Editorial
America’s Shameful Stain
By Alejandro Grattan-Dominguez

     Today, well over 65% of the American people think the invasion of Iraq was a monumental mistake. Many of those same millions think the Bush Administration lied about the urgent need to take military action against Iraq. Others think that the cost of the war was drastically under-estimated in order to lure the public into endorsing the invasion. Remember the now-infamous troika of Bush, Cheney and Rumsfeld telling us that our soldiers would be greeted as liberators, and that the oil in Iraq would pay for the war, that Iraq had weapons of mass destruction, including nuclear-tipped missiles—and how Bush fostered for years the false belief that Hussein was responsible for the 9/11 attack.
     However, there is one thing all Americans agree on: giving our fighting men and women the best protection possible while overseas and the best treatment possible when they return. But here again, Bush has failed, spouting his love for the military before they ship out but neglecting them when they return.
     Nancy Gibbs, one of Time Magazine’s best essayists, wrote a devastating exposé in the magazine’s May 26, 2008 issue—and because we have so many former US military living here at Lakeside, we thought the following items in Ms. Gibb’s essay would be of interest to many of our readers.
     • One in five returning vets suffer from major depression.
     • More than 300,000 soldiers have suffered traumatic brain injuries.
     • More than 400,000 military personnel are still waiting to have their cases processed.
     • The number seeking assistance for homelessness is up over 600% in the past year.
     But in the face of so much need often comes denial. At a May 6 hearing, lawmakers took on several officials of the Veterans Affairs after an e-mail surfaced from one Ira Katz, the department’s Chief of Mental Health, regarding the suicide rates of soldiers in its care. The subject line of the e-mail was: “Shhh.” The VA had been insisting that there were fewer than 800 suicide attempts each year by vets in its care. The real number was nearly 12,000.
     The Katz e-mail goes on to say: Is this something we should carefully address ourselves in some sort of (press) release before somebody stumbles on it?

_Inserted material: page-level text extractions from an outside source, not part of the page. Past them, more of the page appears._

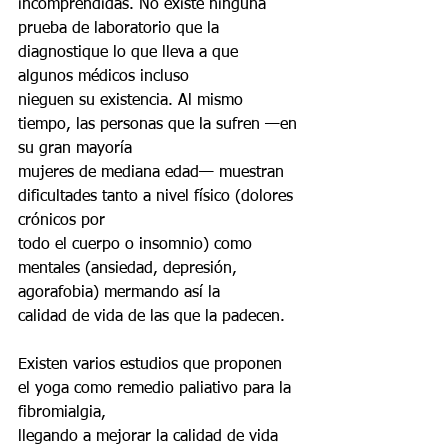
incomprendidas. No existe ninguna
prueba de laboratorio que la 
diagnostique lo que lleva a que 
algunos médicos incluso
nieguen su existencia. Al mismo 
tiempo, las personas que la sufren —en 
su gran mayoría
mujeres de mediana edad— muestran 
dificultades tanto a nivel físico (dolores 
crónicos por
todo el cuerpo o insomnio) como 
mentales (ansiedad, depresión, 
agorafobia) mermando así la
calidad de vida de las que la padecen.
Existen varios estudios que proponen 
el yoga como remedio paliativo para la 
fibromialgia,
llegando a mejorar la calidad de vida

     The lawmakers concluded that this came close to criminal negligence. The VA’s pattern seemed to be to deny the facts and when they came out, then cover them up. A YouTube video provided documentation of the filthy ward conditions awaiting so many of the solders who returned from the war. Even Bush’s Defense Secretary, Robert Gates (a decent man who replaced the arrogant and clueless Rumsfeld) was appalled, saying that “Soldiers should never have to live in such squalor.”
     Gates is to be applauded for his forthright attitude, for the least that our veterans deserve is a government which honestly admits its failures.
     Sadly, the treatment of the returning warrior (with the exception of those in WWII) has been about the same since time immemorial—as attested to by this indictment from an unknown soldier:
      
God and the soldier,
all men adore
In time of danger
and not before.
When the danger is passed and all things righted,
God is for-gotten, and the soldier slighted.